### ASSIGNMENT
Copy every line below where the string "Custom" is found.

### Dataset records
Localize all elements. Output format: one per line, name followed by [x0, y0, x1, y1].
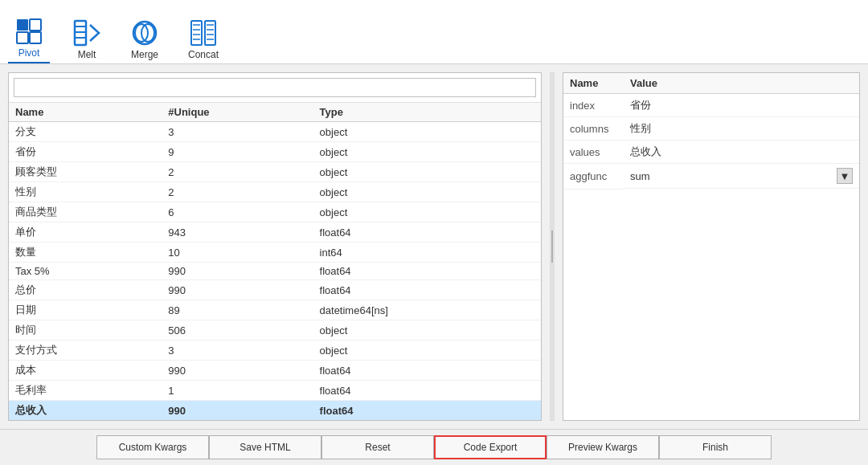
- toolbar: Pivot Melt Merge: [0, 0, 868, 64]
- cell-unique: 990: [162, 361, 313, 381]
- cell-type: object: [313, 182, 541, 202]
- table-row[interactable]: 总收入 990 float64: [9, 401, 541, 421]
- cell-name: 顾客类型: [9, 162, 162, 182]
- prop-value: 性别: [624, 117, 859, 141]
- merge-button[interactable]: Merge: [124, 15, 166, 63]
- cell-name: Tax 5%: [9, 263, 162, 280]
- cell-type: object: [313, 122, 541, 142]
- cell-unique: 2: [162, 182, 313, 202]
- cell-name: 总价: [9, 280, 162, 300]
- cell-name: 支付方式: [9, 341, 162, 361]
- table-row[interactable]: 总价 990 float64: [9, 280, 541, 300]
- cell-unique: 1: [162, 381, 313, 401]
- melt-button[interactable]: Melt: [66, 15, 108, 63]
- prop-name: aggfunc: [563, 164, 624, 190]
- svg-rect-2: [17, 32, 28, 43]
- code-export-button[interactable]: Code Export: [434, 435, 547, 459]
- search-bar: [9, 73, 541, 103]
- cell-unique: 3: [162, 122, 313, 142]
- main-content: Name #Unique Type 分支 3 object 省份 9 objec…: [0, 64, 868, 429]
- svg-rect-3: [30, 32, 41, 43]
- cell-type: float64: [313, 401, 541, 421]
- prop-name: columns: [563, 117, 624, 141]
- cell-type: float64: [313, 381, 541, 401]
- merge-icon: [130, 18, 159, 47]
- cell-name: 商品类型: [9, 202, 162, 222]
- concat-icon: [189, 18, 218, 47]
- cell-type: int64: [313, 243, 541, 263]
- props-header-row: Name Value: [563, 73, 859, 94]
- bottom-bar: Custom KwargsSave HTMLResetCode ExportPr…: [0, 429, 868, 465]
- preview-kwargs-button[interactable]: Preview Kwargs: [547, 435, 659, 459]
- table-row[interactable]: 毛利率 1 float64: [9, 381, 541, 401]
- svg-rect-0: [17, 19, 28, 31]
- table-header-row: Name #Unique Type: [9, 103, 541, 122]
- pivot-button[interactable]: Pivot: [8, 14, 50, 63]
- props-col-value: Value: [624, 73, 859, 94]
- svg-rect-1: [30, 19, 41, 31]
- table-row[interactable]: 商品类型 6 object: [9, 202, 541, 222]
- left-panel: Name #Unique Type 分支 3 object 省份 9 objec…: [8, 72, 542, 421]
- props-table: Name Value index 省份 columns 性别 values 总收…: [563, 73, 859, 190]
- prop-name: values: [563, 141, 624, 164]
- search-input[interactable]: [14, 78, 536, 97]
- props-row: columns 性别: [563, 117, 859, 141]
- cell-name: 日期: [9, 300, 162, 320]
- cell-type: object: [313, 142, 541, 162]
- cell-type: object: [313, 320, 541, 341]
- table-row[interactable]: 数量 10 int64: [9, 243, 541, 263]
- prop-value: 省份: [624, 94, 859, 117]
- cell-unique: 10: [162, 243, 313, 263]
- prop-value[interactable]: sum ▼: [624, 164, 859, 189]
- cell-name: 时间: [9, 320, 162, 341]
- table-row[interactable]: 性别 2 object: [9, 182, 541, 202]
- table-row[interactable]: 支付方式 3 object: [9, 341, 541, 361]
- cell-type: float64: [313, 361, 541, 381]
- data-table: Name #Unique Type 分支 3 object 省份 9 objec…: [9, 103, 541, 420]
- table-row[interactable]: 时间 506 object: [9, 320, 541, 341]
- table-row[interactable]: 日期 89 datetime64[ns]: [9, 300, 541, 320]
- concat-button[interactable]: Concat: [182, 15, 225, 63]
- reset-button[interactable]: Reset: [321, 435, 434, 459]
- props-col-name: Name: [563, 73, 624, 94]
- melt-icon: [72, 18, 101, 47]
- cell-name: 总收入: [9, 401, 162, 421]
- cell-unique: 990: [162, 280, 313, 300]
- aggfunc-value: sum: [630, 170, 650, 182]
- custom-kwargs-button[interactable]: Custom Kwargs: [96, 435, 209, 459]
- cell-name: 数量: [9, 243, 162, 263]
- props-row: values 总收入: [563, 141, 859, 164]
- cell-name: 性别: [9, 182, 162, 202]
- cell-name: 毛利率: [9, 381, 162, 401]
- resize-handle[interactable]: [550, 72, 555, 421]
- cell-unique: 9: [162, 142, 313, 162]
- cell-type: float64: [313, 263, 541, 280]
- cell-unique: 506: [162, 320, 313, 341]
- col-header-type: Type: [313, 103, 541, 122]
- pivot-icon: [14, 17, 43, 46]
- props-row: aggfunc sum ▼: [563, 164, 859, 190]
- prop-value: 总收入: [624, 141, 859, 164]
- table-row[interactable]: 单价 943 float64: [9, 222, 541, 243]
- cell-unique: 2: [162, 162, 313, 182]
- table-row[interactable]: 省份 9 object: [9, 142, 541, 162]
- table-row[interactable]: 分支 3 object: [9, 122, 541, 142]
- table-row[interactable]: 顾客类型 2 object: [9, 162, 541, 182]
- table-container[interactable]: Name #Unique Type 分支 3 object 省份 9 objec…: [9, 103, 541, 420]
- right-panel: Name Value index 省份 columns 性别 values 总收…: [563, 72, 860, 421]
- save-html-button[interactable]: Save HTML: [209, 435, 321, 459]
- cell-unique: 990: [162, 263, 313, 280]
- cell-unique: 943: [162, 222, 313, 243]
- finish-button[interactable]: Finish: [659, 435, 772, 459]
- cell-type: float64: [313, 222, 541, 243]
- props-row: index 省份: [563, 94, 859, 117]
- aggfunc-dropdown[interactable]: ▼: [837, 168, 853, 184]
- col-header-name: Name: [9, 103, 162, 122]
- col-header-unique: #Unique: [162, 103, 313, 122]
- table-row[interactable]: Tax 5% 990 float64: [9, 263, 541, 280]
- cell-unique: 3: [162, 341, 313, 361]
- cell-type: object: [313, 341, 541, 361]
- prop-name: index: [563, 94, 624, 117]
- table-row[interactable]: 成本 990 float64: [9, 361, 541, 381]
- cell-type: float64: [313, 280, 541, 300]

### EXPECTED OUTPUT
- bottom-bar: Custom KwargsSave HTMLResetCode ExportPr…: [0, 429, 868, 465]
- custom-kwargs-button[interactable]: Custom Kwargs: [96, 435, 209, 459]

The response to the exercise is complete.